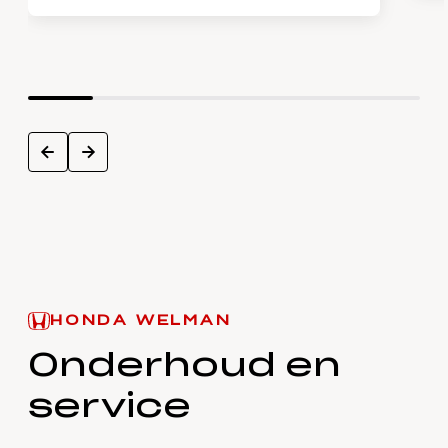
next
prev
HONDA WELMAN
Onderhoud en
service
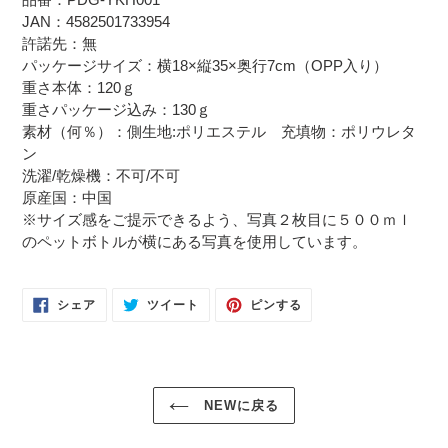
る
JAN：4582501733954
許諾先：無
パッケージサイズ：
横18×縦35×奥行7cm（
OPP入り）
重さ本体：120ｇ
重さパッケージ込み：130ｇ
素材（何％）：側生地:ポリエステル 充填物：ポリウレタ
ン
洗濯/乾燥機：不可/不可
原産国：中国
※サイズ感をご提示できるよう、写真２枚目に５００ｍｌ
のペットボトルが横にある写真を使用しています。
FACEBOOK
TWITTER
PINTEREST
シェア
ツイート
ピンする
で
に
で
シ
投
ピ
ェ
稿
ン
ア
す
す
す
る
る
る
NEWに戻る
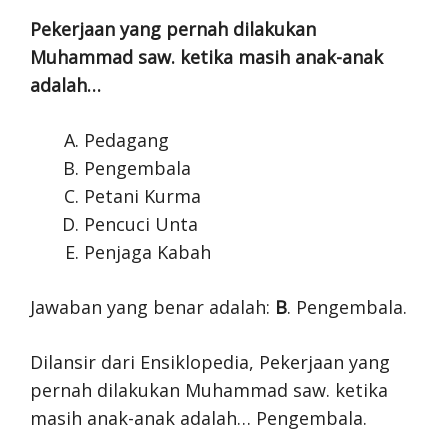
Pekerjaan yang pernah dilakukan
Muhammad saw. ketika masih anak-anak
adalah…
Pedagang
Pengembala
Petani Kurma
Pencuci Unta
Penjaga Kabah
Jawaban yang benar adalah:
B
. Pengembala.
Dilansir dari Ensiklopedia, Pekerjaan yang
pernah dilakukan Muhammad saw. ketika
masih anak-anak adalah… Pengembala.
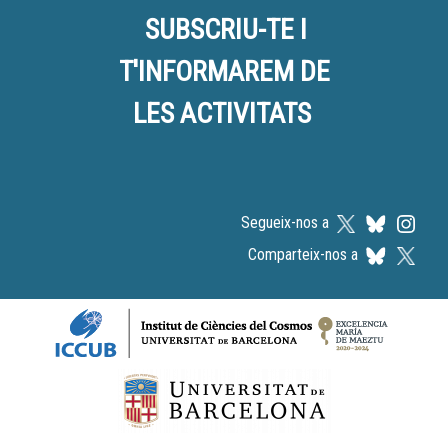
SUBSCRIU-TE I
T'INFORMAREM DE
LES ACTIVITATS
Segueix-nos a
Comparteix-nos a
Logos footer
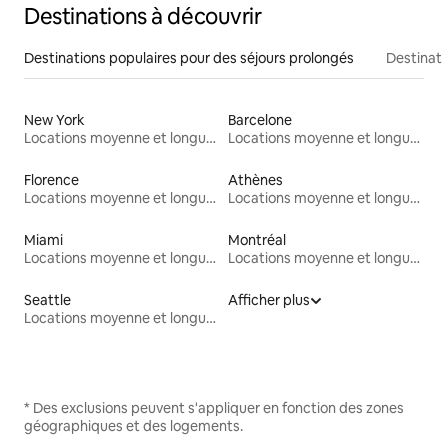
Destinations à découvrir
Destinations populaires pour des séjours prolongés
Destinati
New York
Barcelone
Locations moyenne et longue durée
Locations moyenne et longue durée
Florence
Athènes
Locations moyenne et longue durée
Locations moyenne et longue durée
Miami
Montréal
Locations moyenne et longue durée
Locations moyenne et longue durée
Seattle
Afficher plus
Locations moyenne et longue durée
* Des exclusions peuvent s'appliquer en fonction des zones
géographiques et des logements.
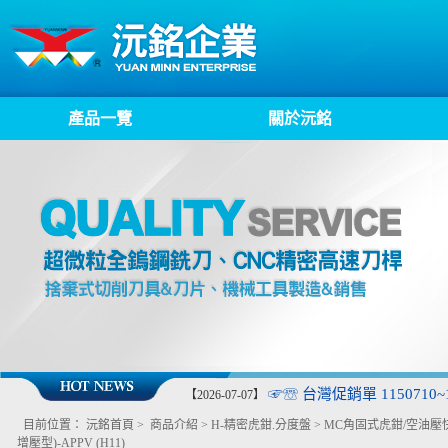
產品一覽
關於沅銘
☞☏ 台灣促銷單 1150710~1
【2026-07-07】
目前位置：
沅銘首頁
>
商品介紹
>
H-精密虎鉗.分度盤
>
MC角固式虎鉗/空油壓
增壓型)-APPV (H11)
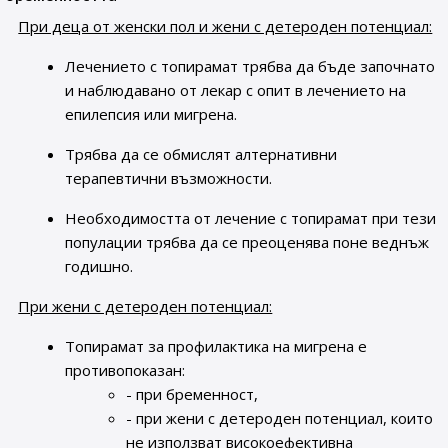
При деца от женски пол и жени с детероден потенциал:
Лечението с топирамат трябва да бъде започнато
и наблюдавано от лекар с опит в лечението на
епилепсия или мигрена.
Трябва да се обмислят алтернативни
терапевтични възможности.
Необходимостта от лечение с топирамат при тези
популации трябва да се преоценява поне веднъж
годишно.
При жени с детероден потенциал:
Топирамат за профилактика на мигрена е
противопоказан:
- при бременност,
- при жени с детероден потенциал, които
не използват високоефективна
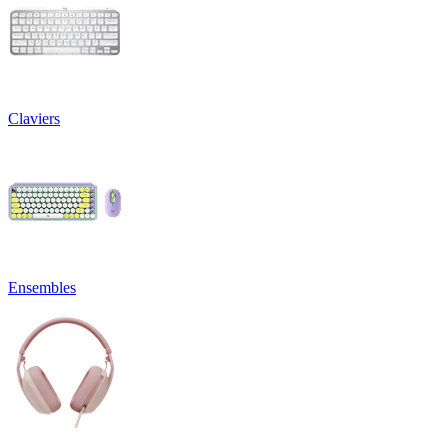
Claviers
Ensembles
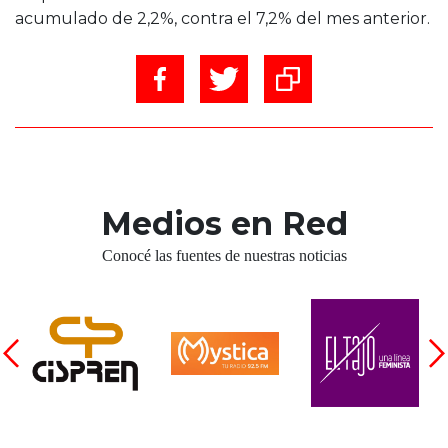
acumulado de 2,2%, contra el 7,2% del mes anterior.
Medios en Red
Conocé las fuentes de nuestras noticias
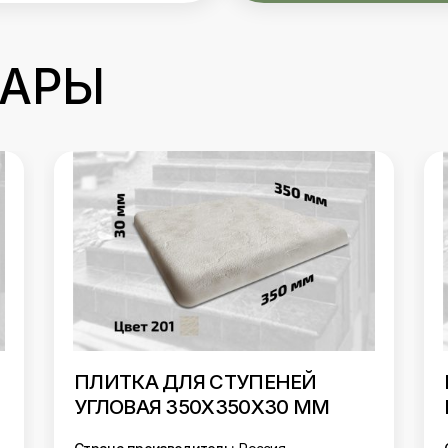
ВАРЫ
ПЛИТКА АНТИСКОЛЬЗЯЩАЯ
БАЗОВАЯ 350Х350Х30 ММ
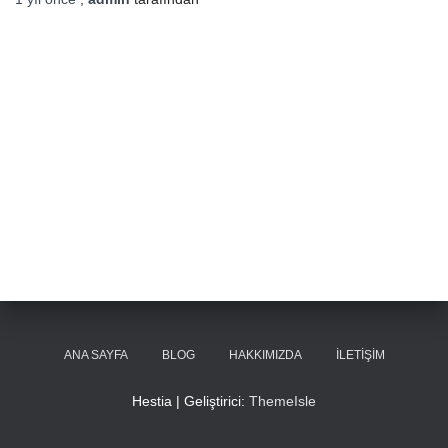
ANA SAYFA
BLOG
HAKKIMIZDA
İLETIŞIM
Hestia | Geliştirici:
ThemeIsle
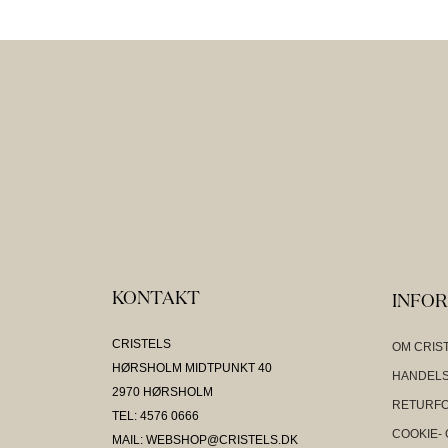
KONTAKT
INFO
CRISTELS
OM CRIS
HØRSHOLM MIDTPUNKT 40
HANDELS
2970 HØRSHOLM
RETURF
TEL: 4576 0666
COOKIE- 
MAIL: WEBSHOP@CRISTELS.DK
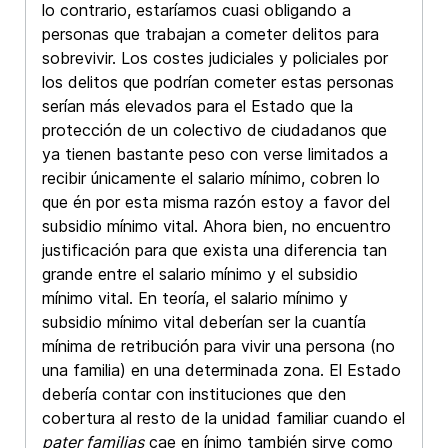
lo contrario, estaríamos cuasi obligando a
personas que trabajan a cometer delitos para
sobrevivir. Los costes judiciales y policiales por
los delitos que podrían cometer estas personas
serían más elevados para el Estado que la
protección de un colectivo de ciudadanos que
ya tienen bastante peso con verse limitados a
recibir únicamente el salario mínimo, cobren lo
que én por esta misma razón estoy a favor del
subsidio mínimo vital. Ahora bien, no encuentro
justificación para que exista una diferencia tan
grande entre el salario mínimo y el subsidio
mínimo vital. En teoría, el salario mínimo y
subsidio mínimo vital deberían ser la cuantía
mínima de retribución para vivir una persona (no
una familia) en una determinada zona. El Estado
debería contar con instituciones que den
cobertura al resto de la unidad familiar cuando el
pater familias
cae en ínimo también sirve como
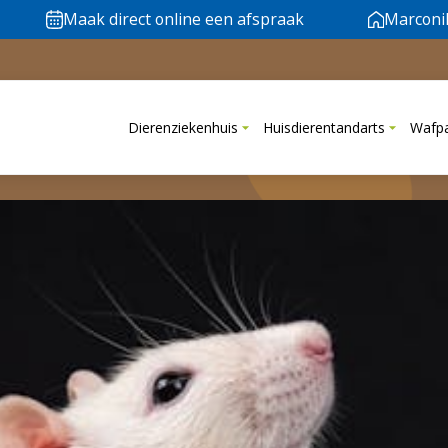
Maak direct online een afspraak
Marconi
Dierenziekenhuis
Huisdierentandarts
Wafp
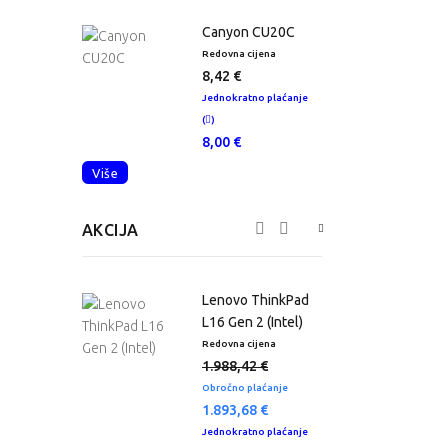
 Tower G1i
Canyon CU20C
tation
Redovna cijena
8,42 €
 cijena
R
,16 €
Jednokratno plaćanje
atno plaćanje
(
)
J
8,00 €
(
,00 €
Više
AKCIJA
o ThinkBook
Lenovo ThinkPad
IRL
L16 Gen 2 (Intel)
 cijena
Redovna cijena
R
,84 €
1.988,42 €
 plaćanje
Obročno plaćanje
O
,53 €
1.893,68 €
atno plaćanje
Jednokratno plaćanje
J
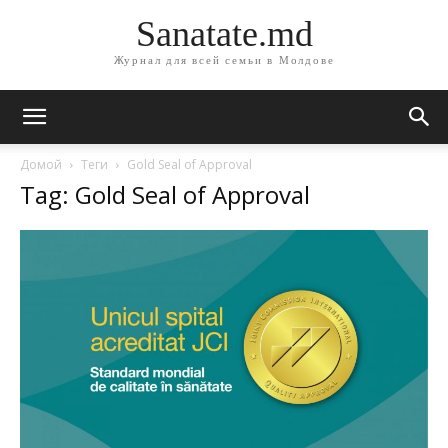
Sanatate.md
Журнал для всей семьи в Молдове
Домой
Теги
Gold Seal of Approval
Tag: Gold Seal of Approval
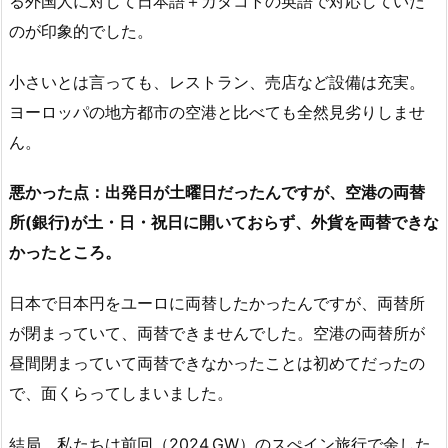
る外国人に対して日本語＋カタコトの英語で対応していた
のが印象的でした。
小さいとは言っても、レストラン、売店など設備は充実。
ヨーロッパの地方都市の空港と比べても全然見劣りしませ
ん。
悪かった点：出発日が土曜日だったんですが、空港の両替
所(銀行)が土・日・祝日に開いておらず、外貨を両替できな
かったところ。
日本で日本円をユーロに両替したかったんですが、両替所
が閉まっていて、両替できませんでした。空港の両替所が
昼間閉まっていて両替できなかったことは初めてだったの
で、面くらってしまいました。
結局、私たちは前回（2024.GW）のスぺイン旅行で余した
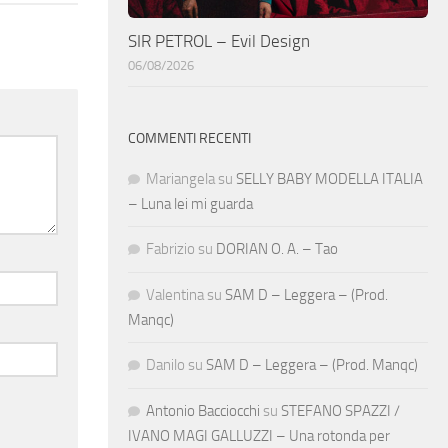
SIR PETROL – Evil Design
06/08/2026
COMMENTI RECENTI
Mariangela
su
SELLY BABY MODELLA ITALIA
– Luna lei mi guarda
Fabrizio
su
DORIAN O. A. – Tao
Valentina
su
SAM D – Leggera – (Prod.
Manqc)
Danilo
su
SAM D – Leggera – (Prod. Manqc)
Antonio Bacciocchi
su
STEFANO SPAZZI /
IVANO MAGI GALLUZZI – Una rotonda per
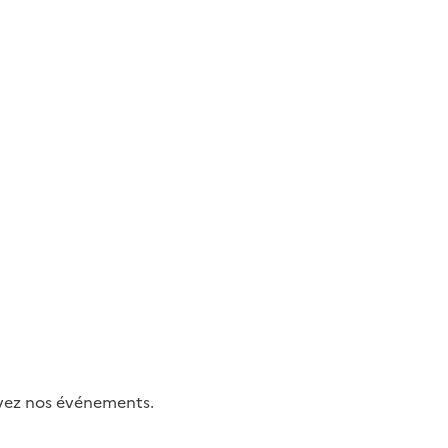
uivez nos événements.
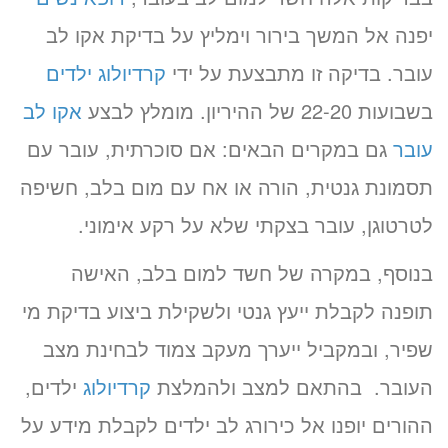
יפנה אל המשך בירור וימליץ על בדיקת אקו לב
עובר. בדיקה זו מתבצעת על ידי
קרדיולוג ילדים
בשבועות 22-20 של ההיריון. מומלץ לבצע
אקו לב
עובר
גם במקרים הבאים: אם סוכרתית, עובר עם
תסמונת גנטית, הורה או אח עם מום בלב, חשיפה
לטרטוגן, עובר בצקתי שלא על רקע אימוני.
בנוסף, במקרה של חשד למום בלב, האישה
תופנה לקבלת ייעץ גנטי ולשקילת ביצוע בדיקת מי
שפיר, ובמקביל ייערך מעקב צמוד לבחינת מצב
העובר. בהתאם למצב ולהמלצת
קרדיולוג
ילדים,
ההורים יופנו אל כירורג לב ילדים לקבלת מידע על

§ **Work required**
Everything in the entries must be written out exactly; the pictures stay out.

§ **Result**
next
prev
HONDA WELMAN
Onderhoud en
service
る
JAN：4582501733954
許諾先：無
パッケージサイズ：
横18×縦35×奥行7cm（
OPP入り）
重さ本体：120ｇ
重さパッケージ込み：130ｇ
素材（何％）：側生地:ポリエステル 充填物：ポリウレタ
ン
洗濯/乾燥機：不可/不可
原産国：中国
※サイズ感をご提示できるよう、写真２枚目に５００ｍｌ
のペットボトルが横にある写真を使用しています。
FACEBOOK
TWITTER
PINTEREST
シェア
ツイート
ピンする
で
に
で
シ
投
ピ
ェ
稿
ン
ア
す
す
す
る
る
る
NEWに戻る
Pekerjaan yang pernah dilakukan
Muhammad saw. ketika masih anak-anak
adalah…
Pedagang
Pengembala
Petani Kurma
Pencuci Unta
Penjaga Kabah
Jawaban yang benar adalah:
B
. Pengembala.
Dilansir dari Ensiklopedia, Pekerjaan yang
pernah dilakukan Muhammad saw. ketika
masih anak-anak adalah… Pengembala.
SUBSCRIU-TE I
T'INFORMAREM DE
LES ACTIVITATS
Segueix-nos a
Comparteix-nos a
Logos footer
Destinations à découvrir
Destinations populaires pour des séjours prolongés
Destinati
New York
Barcelone
Locations moyenne et longue durée
Locations moyenne et longue durée
Florence
Athènes
Locations moyenne et longue durée
Locations moyenne et longue durée
Miami
Montréal
Locations moyenne et longue durée
Locations moyenne et longue durée
Seattle
Afficher plus
Locations moyenne et longue durée
* Des exclusions peuvent s'appliquer en fonction des zones
géographiques et des logements.
產品一覽
關於沅銘
☞☏ 台灣促銷單 1150710~1
【2026-07-07】
目前位置：
沅銘首頁
>
商品介紹
>
H-精密虎鉗.分度盤
>
MC角固式虎鉗/空油壓
增壓型)-APPV (H11)
При деца от женски пол и жени с детероден потенциал:
Лечението с топирамат трябва да бъде започнато
и наблюдавано от лекар с опит в лечението на
епилепсия или мигрена.
Трябва да се обмислят алтернативни
терапевтични възможности.
Необходимостта от лечение с топирамат при тези
популации трябва да се преоценява поне веднъж
годишно.
При жени с детероден потенциал:
Топирамат за профилактика на мигрена е
противопоказан:
- при бременност,
- при жени с детероден потенциал, които
не използват високоефективна
Claviers
Ensembles
acumulado de 2,2%, contra el 7,2% del mes anterior.
Medios en Red
Conocé las fuentes de nuestras noticias
ВАРЫ
ПЛИТКА АНТИСКОЛЬЗЯЩАЯ
БАЗОВАЯ 350Х350Х30 ММ
ANA SAYFA
BLOG
HAKKIMIZDA
İLETIŞIM
Hestia | Geliştirici:
ThemeIsle
KONTAKT
INFO
CRISTELS
OM CRIS
HØRSHOLM MIDTPUNKT 40
HANDELS
2970 HØRSHOLM
RETURF
TEL: 4576 0666
COOKIE- 
MAIL: WEBSHOP@CRISTELS.DK
lo contrario, estaríamos cuasi obligando a
personas que trabajan a cometer delitos para
sobrevivir. Los costes judiciales y policiales por
los delitos que podrían cometer estas personas
serían más elevados para el Estado que la
protección de un colectivo de ciudadanos que
ya tienen bastante peso con verse limitados a
recibir únicamente el salario mínimo, cobren lo
que én por esta misma razón estoy a favor del
subsidio mínimo vital. Ahora bien, no encuentro
justificación para que exista una diferencia tan
grande entre el salario mínimo y el subsidio
mínimo vital. En teoría, el salario mínimo y
subsidio mínimo vital deberían ser la cuantía
mínima de retribución para vivir una persona (no
una familia) en una determinada zona. El Estado
debería contar con instituciones que den
cobertura al resto de la unidad familiar cuando el
pater familias
cae en ínimo también sirve como
Maak direct online een afspraak
Marconi
Dierenziekenhuis
Huisdierentandarts
Wafp
 Tower G1i
Canyon CU20C
tation
Redovna cijena
8,42 €
 cijena
R
,16 €
Jednokratno plaćanje
atno plaćanje
(
)
J
8,00 €
(
,00 €
Više
AKCIJA
o ThinkBook
Lenovo ThinkPad
IRL
L16 Gen 2 (Intel)
 cijena
Redovna cijena
R
,84 €
1.988,42 €
 plaćanje
Obročno plaćanje
O
,53 €
1.893,68 €
atno plaćanje
Jednokratno plaćanje
J
Sanatate.md
Журнал для всей семьи в Молдове
Домой
Теги
Gold Seal of Approval
Tag: Gold Seal of Approval
る外国人に対して日本語＋カタコトの英語で対応していた
のが印象的でした。
小さいとは言っても、レストラン、売店など設備は充実。
ヨーロッパの地方都市の空港と比べても全然見劣りしませ
ん。
悪かった点：出発日が土曜日だったんですが、空港の両替
所(銀行)が土・日・祝日に開いておらず、外貨を両替できな
かったところ。
日本で日本円をユーロに両替したかったんですが、両替所
が閉まっていて、両替できませんでした。空港の両替所が
昼間閉まっていて両替できなかったことは初めてだったの
で、面くらってしまいました。
結局、私たちは前回（2024.GW）のスぺイン旅行で余した
SIR PETROL – Evil Design
06/08/2026
COMMENTI RECENTI
Mariangela
su
SELLY BABY MODELLA ITALIA
– Luna lei mi guarda
Fabrizio
su
DORIAN O. A. – Tao
Valentina
su
SAM D – Leggera – (Prod.
Manqc)
Danilo
su
SAM D – Leggera – (Prod. Manqc)
Antonio Bacciocchi
su
STEFANO SPAZZI /
IVANO MAGI GALLUZZI – Una rotonda per
uivez nos événements.
יפנה אל המשך בירור וימליץ על בדיקת אקו לב
עובר. בדיקה זו מתבצעת על ידי
קרדיולוג ילדים
בשבועות 22-20 של ההיריון. מומלץ לבצע
אקו לב
עובר
גם במקרים הבאים: אם סוכרתית, עובר עם
תסמונת גנטית, הורה או אח עם מום בלב, חשיפה
לטרטוגן, עובר בצקתי שלא על רקע אימוני.
בנוסף, במקרה של חשד למום בלב, האישה
תופנה לקבלת ייעץ גנטי ולשקילת ביצוע בדיקת מי
שפיר, ובמקביל ייערך מעקב צמוד לבחינת מצב
העובר. בהתאם למצב ולהמלצת
קרדיולוג
ילדים,
ההורים יופנו אל כירורג לב ילדים לקבלת מידע על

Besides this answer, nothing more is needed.